Después de que Fernández-Luna dejase en el guardarropa sus guantes y demás complementos, ambos policías entraron en la amplia sala cuyas paredes estaban revestidas de espejos. Un enorme ventilador con aspas de madera, colgado del techo, aireaba el bochornoso ambiente del local. Varias parejas bailaban en el centro de la sala al cadencioso compás de la orquestina. Merodeando por el local pudieron ver a varios individuos de mirada escurridiza ataviados con bombín, camisa negra, pantalones de terciopelo, fajín y zapatos puntiagudos. Eran los
pinxos
: proxenetas que vivían del trabajo de sus protegidas; gente del hampa.

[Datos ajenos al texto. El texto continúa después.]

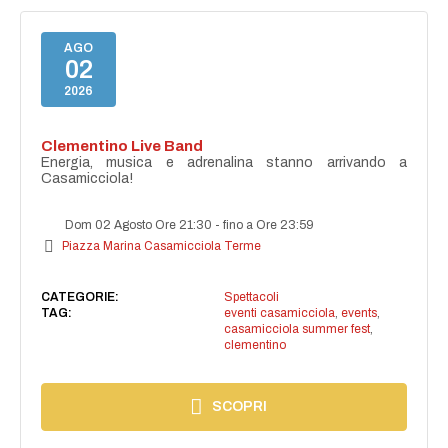
AGO
02
2026
Clementino Live Band
Energia, musica e adrenalina stanno arrivando a
Casamicciola!
Dom 02 Agosto Ore 21:30
-
fino a Ore 23:59
Piazza Marina Casamicciola Terme
CATEGORIE:
Spettacoli
TAG:
eventi casamicciola
,
events
,
casamicciola summer fest
,
clementino
SCOPRI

Sentadas frente a las mesas de forja y mármol —la mayoría procedentes de lápidas funerarias del Cementerio de Poblenou—, el resto de las jóvenes aguardaban a que los caballeros con los que compartían vino con galletas dejasen a un lado la conversación, trivial en todo caso, y solicitaran finalmente sus servicios carnales. Sentados frente a la pequeña barra de madera, tras la cual había un escuálido camarero limpiando las copas de cristal con exagerada parsimonia, los parroquianos más humildes, dentro de sus posibilidades, invitaban a café con leche y a grosella con gaseosa a las meretrices menos agraciadas.

«¡Incluso aquí, en este trasnochado lugar de los bajos fondos, las clases sociales determinan sus límites!», pensó el jefe de la BIC de Madrid, a la vez que caminaba en pos de su desenvuelto colega.

Una atractiva joven de cabello oscuro se acercó a ellos, moviendo con garbo su cintura.

—¡Hombre, Ramón! —Se dirigió a Carbonell de un modo harto familiar. Deslizó su índice por el cuello de la camisa. Sus labios, contorsionados en una mueca de placer, se fueron acercando al rostro del policía—. Ya te echaba de menos, cielo.

—Hola, Rosita. —El mallorquín esquivó hábilmente la boca de la joven, que a esas horas debía de contener esencia de otros hombres. Con cierta discreción, implantó un beso en su mejilla—. Celebro ver que sigues tan guapa. Precisamente estaba pensando en ti y en la…

Mientras su compañero iniciaba una cálida charla con la mujer que le proporcionaba todo aquello que jamás podría ofrecerle su querida Lolita, Fernández-Luna echó un vistazo a su alrededor esperando reconocer a la rusa entre todo aquel tumulto de gente anónima y descocada. La localizó de inmediato. Sus cabellos y vestido coincidían con la descripción de Torcido. No estaba sola. Compartía mesa con un hombre. Cuando este, a una señal de la prostituta, volvió la cabeza hacia atrás, el policía lo reconoció como el individuo que había mantenido una acalorada discusión con Miguel Lorente frente al Matadero, la tarde anterior.

Sintiéndose vigilado, el cliente abandonó su asiento sin despedirse siquiera de la rusa. Escurridizo como una anguila, fue directo hacia la puerta que conducía al vestíbulo.